■ What is required
Copy out each line of the listing below that contains the word "Lake".

■ Given data

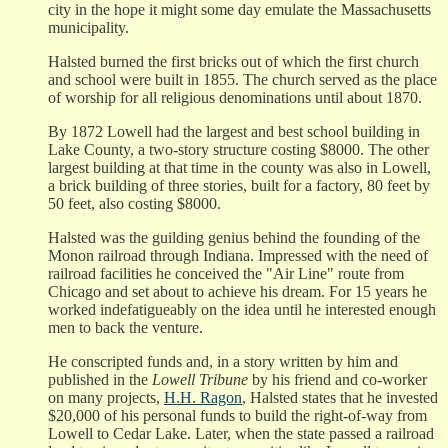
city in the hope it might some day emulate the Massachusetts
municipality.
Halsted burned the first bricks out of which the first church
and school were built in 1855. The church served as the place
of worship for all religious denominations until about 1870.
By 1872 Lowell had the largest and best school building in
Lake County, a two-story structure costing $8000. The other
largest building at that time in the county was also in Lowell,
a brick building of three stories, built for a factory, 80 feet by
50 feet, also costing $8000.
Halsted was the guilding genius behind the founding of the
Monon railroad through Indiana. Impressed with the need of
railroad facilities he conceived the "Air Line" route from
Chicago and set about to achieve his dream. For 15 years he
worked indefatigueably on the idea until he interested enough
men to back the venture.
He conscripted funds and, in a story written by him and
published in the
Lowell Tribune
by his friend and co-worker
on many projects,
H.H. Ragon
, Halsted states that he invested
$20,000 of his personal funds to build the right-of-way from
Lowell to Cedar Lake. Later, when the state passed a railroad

...

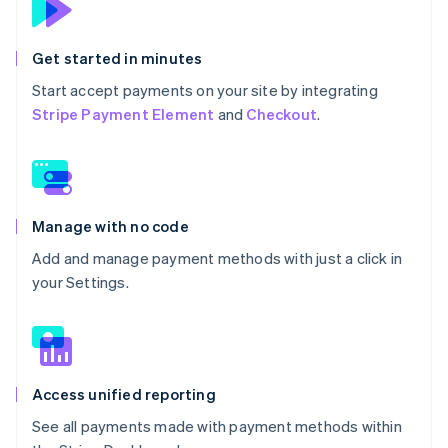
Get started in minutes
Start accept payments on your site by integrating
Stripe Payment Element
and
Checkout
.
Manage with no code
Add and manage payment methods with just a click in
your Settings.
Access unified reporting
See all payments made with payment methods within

■ Response below
Lake County, a two-story structure costing $8000. The other
Lowell to Cedar Lake. Later, when the state passed a railroad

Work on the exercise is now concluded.